A Life in Languages
Patricia Bazán, Professor of Foreign Languages and Literature, Florham Campus
By Rebecca Maxon
Patricia Bazán calls herself a duality. She’s lived in the United States for 42 years, following a childhood in Lima, Peru, but she still considers herself an immigrant. When she visits Peru, she is seen as a foreigner, “not only with the way I behave, but also with the way I speak,” says the professor of foreign languages and literature.
Two is a formative number in Bazán’s life. Her undergraduate studies at New York University focused on the Italian language and on Spanish literature. She did her master’s in Peninsular literature (exploring the interactions between and conflicted development of different national traditions — a duality itself). And, her PhD covered both Spanish and Latin American literature.
“At an early age, I found that you learn about people’s ways of life, customs and even their prejudices, all through the study of their language.”
She started out at FDU as an adjunct and found mentors in Paul Rosenzweig, Don Guggenheimer and Barbara Salmore. “They taught me many things about academic life. I love the FDU community. It is immensely generous and supportive,” she says. She became an assistant professor of language in 1987.
“I’m proud that I adapted to teaching three generations of students. I’ve had Generation X, Millennials and now Gen Z,” says Bazán. “I particularly like teaching freshmen. It’s nice to see them grow and become adults as college life significantly changes them at all levels. It is just fascinating to see that enormous potential develop in only 15 weeks!”
Over the years, her interests have shifted, and she’s begun to focus on creative writing and self-publishing her work.
Cinco nébulas de obsesión is a collection of five stories. “My characters are defined by their duality. They live between two worlds — in this case the living and the dead — a common theme in Latin American culture.”
In her novella Lazarillo en Londres, a 16-year-old moves from Colombia to London, England, to have adventures and falls in love for the first time.
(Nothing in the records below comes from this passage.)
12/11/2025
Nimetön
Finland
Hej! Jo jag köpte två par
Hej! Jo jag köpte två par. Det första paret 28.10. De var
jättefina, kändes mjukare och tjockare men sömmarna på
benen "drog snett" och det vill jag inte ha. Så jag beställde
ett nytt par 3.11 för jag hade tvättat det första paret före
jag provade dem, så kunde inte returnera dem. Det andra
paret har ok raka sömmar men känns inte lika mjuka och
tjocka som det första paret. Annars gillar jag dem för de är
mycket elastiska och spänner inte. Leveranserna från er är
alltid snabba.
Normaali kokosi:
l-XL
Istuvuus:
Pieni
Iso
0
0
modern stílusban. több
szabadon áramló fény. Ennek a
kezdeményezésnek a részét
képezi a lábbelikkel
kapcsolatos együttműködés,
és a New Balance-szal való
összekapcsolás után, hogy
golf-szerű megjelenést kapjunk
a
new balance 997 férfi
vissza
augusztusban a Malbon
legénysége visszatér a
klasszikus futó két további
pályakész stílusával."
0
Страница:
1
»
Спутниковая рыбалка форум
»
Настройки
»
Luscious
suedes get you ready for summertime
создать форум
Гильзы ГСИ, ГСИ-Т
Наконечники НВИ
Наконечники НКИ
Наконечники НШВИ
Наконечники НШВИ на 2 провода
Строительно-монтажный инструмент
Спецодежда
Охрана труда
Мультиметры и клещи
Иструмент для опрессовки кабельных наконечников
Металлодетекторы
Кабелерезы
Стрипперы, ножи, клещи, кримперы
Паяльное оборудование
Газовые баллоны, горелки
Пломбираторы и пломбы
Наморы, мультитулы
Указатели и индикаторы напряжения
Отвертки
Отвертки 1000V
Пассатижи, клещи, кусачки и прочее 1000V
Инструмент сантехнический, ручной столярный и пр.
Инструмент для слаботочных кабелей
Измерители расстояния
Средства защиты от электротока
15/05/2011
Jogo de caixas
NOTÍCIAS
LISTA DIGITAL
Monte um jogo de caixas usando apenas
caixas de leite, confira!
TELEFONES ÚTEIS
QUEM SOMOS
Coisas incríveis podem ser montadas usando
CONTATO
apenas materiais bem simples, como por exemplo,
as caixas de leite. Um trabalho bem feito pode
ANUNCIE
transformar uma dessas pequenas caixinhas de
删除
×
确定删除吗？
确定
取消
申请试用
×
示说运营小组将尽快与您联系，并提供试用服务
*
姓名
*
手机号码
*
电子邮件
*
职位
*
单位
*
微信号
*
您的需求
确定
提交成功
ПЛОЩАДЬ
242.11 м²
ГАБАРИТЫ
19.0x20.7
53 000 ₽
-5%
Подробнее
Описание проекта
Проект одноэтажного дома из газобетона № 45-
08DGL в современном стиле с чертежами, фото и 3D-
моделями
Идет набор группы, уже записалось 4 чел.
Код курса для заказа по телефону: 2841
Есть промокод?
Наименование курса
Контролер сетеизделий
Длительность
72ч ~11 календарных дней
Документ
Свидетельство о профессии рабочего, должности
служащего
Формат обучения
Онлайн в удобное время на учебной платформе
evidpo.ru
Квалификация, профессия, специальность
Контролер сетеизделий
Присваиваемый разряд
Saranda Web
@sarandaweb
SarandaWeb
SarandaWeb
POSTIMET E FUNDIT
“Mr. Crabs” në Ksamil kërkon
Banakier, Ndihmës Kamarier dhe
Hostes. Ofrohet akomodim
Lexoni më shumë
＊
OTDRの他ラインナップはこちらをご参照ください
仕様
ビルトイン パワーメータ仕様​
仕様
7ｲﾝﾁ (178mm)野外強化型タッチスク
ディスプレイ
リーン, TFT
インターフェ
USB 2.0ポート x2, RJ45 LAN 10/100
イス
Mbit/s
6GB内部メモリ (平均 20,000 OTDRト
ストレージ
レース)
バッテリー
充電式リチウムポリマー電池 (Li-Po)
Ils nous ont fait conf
Lazarillo means “guide,” and in the end he must help his love cross over into the unknown without fear.
Bazán likens this to her teaching, “Part of being a teacher is to guide students in the way I was guided as a student.”
In her current project, a Peruvian woman speaks to the ghost of her great-grandfather. “My grandmother used to tell us about my great-grandfather and his experiences in the War of the Pacific, from 1879 until 1883. As I grew up, the stories became ghosts to me. They wouldn’t leave me alone, so eventually I had to embrace them.”
Bazán’s students never leave her either. “Rest assured that our encounter was not accidental. When you meet someone — whether it’s a student, a friend or a perfect stranger — there is a purpose to that person in your life,” she says. “Every single one of my students has made a difference in me.”
COMING TO AMERICA
“My mother lived in Washington, D.C., and she wanted to bring my siblings and me here. She was able to get her papers so we could get our green cards.”
Eugenio Cambaceres, a 19th-century Argentine writer about whom she wrote her dissertation; Edgar Allan Poe; Peruvian writer and poet César Vallejo; Horacio Quiroga; Clorinda Matto de Turner; and Franz Kafka
“I love decorating! I am into inward and outward design: The space in which you move defines you and reflects your soul.”